OSA and AppleScript are now thread-safe: they may be safely called on a non-main thread or from multiple threads without any locking in the client code. This also applies to NSAppleScript. This does not mean that AppleScript is totally concurrent: AppleScript uses locking to ensure that any single connection (a ComponentInstance) will only run on one thread at a time. Because of the size of the locking granularity, trying to manipulate the same script from multiple threads at once may still be subject to race conditions, and is not recommended.

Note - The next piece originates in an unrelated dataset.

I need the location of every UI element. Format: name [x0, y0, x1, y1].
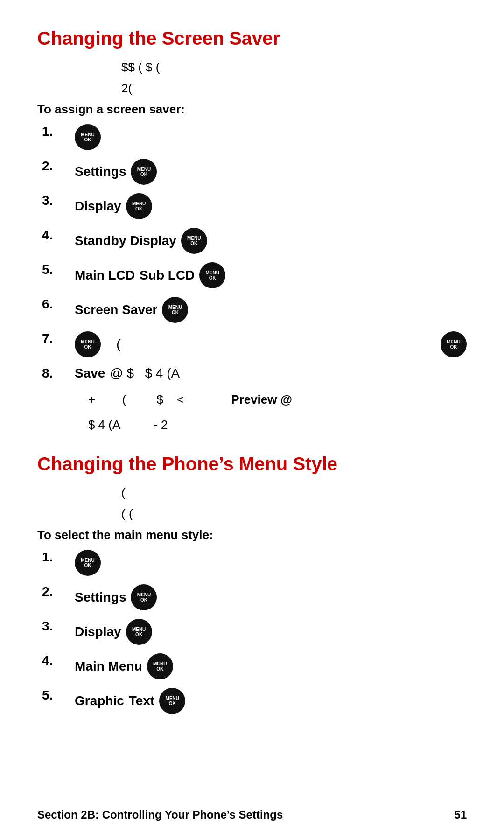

Before using a scripting component on a background thread, developers should test the component’s “thread-safe” bit (cmpThreadSafe in the ComponentDescription’s componentFlags.) Test the generic component before using OSA on a background thread, and then test the specific language component before using it on a background thread.

Scripting Additions and Thread Safety

Since a scripting addition can contain arbitrary code, a given addition command may or may not be thread-safe: offset of is, for example, but display dialog is not. For compatibility, addition commands are presumed to be thread-unsafe, and will be executed on the main thread. Commands may be marked as thread-safe using an expanded Info.plist definition; see TN1164, Scripting Additions for Mac OS X, for details. Coercion handlers in scripting additions must be thread-safe; again, see TN1164 for details. Scripting addition developers should review and, if necessary, update their additions for thread-safety.

AppleScript Identifiers

AppleScript now uses different rules for capitalizing identifiers accessed through the OSA APIs. These changes are intended to preserve capitalization information and make it unnecessary to know internal rules of AppleScript. When accessing a property or handler, such as by using OSAGetProperty or OSAExecuteEvent with a “call subroutine” event, the identifier is handled case-insensitively. Formerly, you had to lowercase the identifier before passing it to AppleScript. When getting a property or handler name, such as by using OSAGetPropertyNames or when a script result contains a user identifier, the identifier will be capitalized as it was in the script, which may be mixed-case. Formerly, identifiers would always come out all-lowercase.

Scripting Definitions (sdefs)

OSACopyScriptingDefinition now has a sister function OSACopyScriptingDefinitionFromURL, which can accept either a file: or eppc: URL.

OSACopyScriptingDefinition now does a better job preserving information in hidden aete suites.

10.6.2 Changes

AppleScript Editor will now open certain malformed application dictionaries.